(Beginning of DATASET RECORDS)

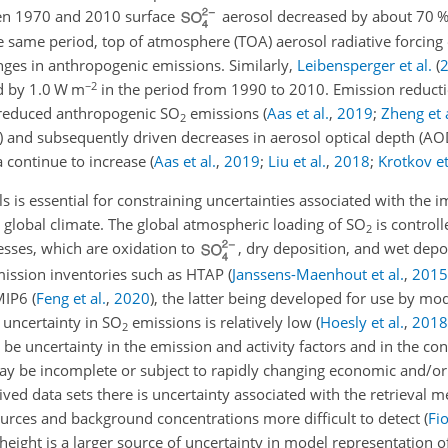
en 1970 and 2010 surface
aerosol decreased by about 70 %
e same period, top of atmosphere (TOA) aerosol radiative forcing 
nges in anthropogenic emissions. Similarly,
Leibensperger et al.
(
−2
ed by 1.0 W m
in the period from 1990 to 2010. Emission reductio
 reduced anthropogenic
SO
emissions
(
Aas et al.
,
2019
;
Zheng et a
2
)
and subsequently driven decreases in aerosol optical depth (A
 continue to increase
(
Aas et al.
,
2019
;
Liu et al.
,
2018
;
Krotkov et
s is essential for constraining uncertainties associated with the i
 global climate. The global atmospheric loading of
SO
is control
2
esses, which are oxidation to
, dry deposition, and wet depo
mission inventories such as HTAP
(
Janssens-Maenhout et al.
,
2015
CMIP6
(
Feng et al.
,
2020
)
, the latter being developed for use by mod
 uncertainty in
SO
emissions is relatively low
(
Hoesly et al.
,
2018
2
e uncertainty in the emission and activity factors and in the co
 may be incomplete or subject to rapidly changing economic and/or
erived data sets there is uncertainty associated with the retrieval
ources and background concentrations more difficult to detect
(
Fio
height is a larger source of uncertainty in model representation 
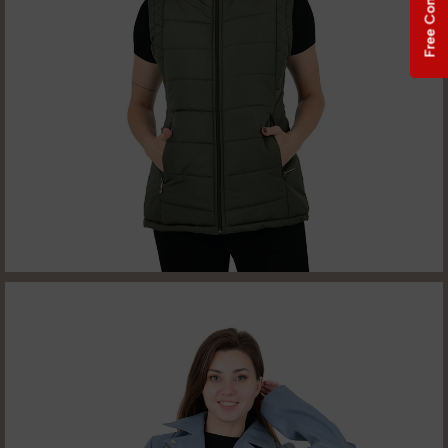
Free Consultation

(End of DATASET RECORDS)

- PROBLEM STATEMENT
If a line in the entries contains "period", copy it.

- OUTPUT FOR THIS TASK
e same period, top of atmosphere (TOA) aerosol radiative forcing 
in the period from 1990 to 2010. Emission reductio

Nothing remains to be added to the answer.